# stingray pleco?



## sublime guy (Mar 28, 2009)

yesterday i bought one at my lfs bc it was a cute little interesting fish and i was looking for a pleco anyway. so i asked the clerk about it and it said that he wont get gimongus like other plecos and that it will do a good job on cleaning up my alegy (which i have a lot of). i went to look up my own info on the pc when i got home but found nothing. can any one tell me what i got.
thx


----------



## lohachata (Jan 27, 2006)

if i am not mistaken....you did not buy a pleco...it may be a hillstream loach...for some reason folks always want to change the common names of fish..most hillstream loaches come from china...like cooler water with a good current........
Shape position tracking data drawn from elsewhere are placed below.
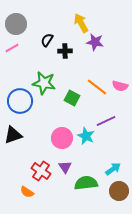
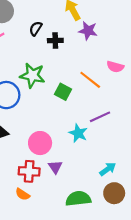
pink semicircle: (120, 86) -> (115, 67), moved
pink circle: (62, 138) -> (40, 143), moved
red cross: (41, 171) -> (29, 171), turned -30
green semicircle: (86, 183) -> (78, 199), moved
orange semicircle: (27, 192) -> (23, 194), moved

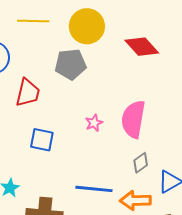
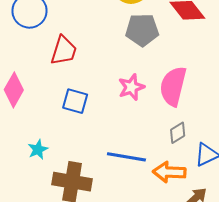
gray pentagon: (71, 64) -> (142, 30), moved
pink star: (94, 123) -> (131, 87), size x1.4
does it look like any of these fish............................

http://images.google.com/images?q=h...&sa=X&oi=image_result_group&ct=title&resnum=4


----------



## Obsidian (May 20, 2007)

Is this your fish? http://www.aquariumlife.net/profiles/asian-loaches/stingray-pleco/100153.asp

That is what I get when I search stingray pleoc, but of course that really is a hillstream loach. 

Powerhead


----------



## lohachata (Jan 27, 2006)

what idiots...hillstream loaches are not even related to plecos outside of them both being fish..


----------



## sublime guy (Mar 28, 2009)

yes all these links led to the fish i bought thx
and in there defense it does look like a pleco


----------



## lohachata (Jan 27, 2006)

no defense guy... i may look like a nice guy.... but i am not..


----------



## N0z (Jun 3, 2009)

lol my local fish shop calls them butterfly plecs, wow , how dumb can fish dealers get ?


----------



## lohachata (Jan 27, 2006)

here is another little tidbit about hillstream loaches..
last year i had gotten a few because i thought they were interesting and i had never kept them before...i did a bit of research on them and figured i could provide proper care.... what i didn't find was that they will kill and eat small bottom feeding fish..
i put them in a tank of baby bushynose plecos about 1 inch long...a few weeks later i was checking how many pleco fry i had that i could ship to a friend...i knew the spawn was about 75 ; but when i looked in the tank there were less than half that many..i started wondering how i could lose that many...
so i was sitting there watching the tank when one of the loaches swoops down from the side of the tank and lands on top of a pleco..shortly after the baby was gone..i pulled the loaches and put them in another tank until i could get rid of them..
i will never own another..


----------



## sublime guy (Mar 28, 2009)

so ur saying that they will eat any fish smaller than an inch like my bumbble bee gobys and my male endlers


----------



## lohachata (Jan 27, 2006)

they may not bother the endlers because they occupy the upper areas... but ; yes they may go after the gobies....


----------



## N0z (Jun 3, 2009)

i had many hillstream loaches and never had problems with my other fish


----------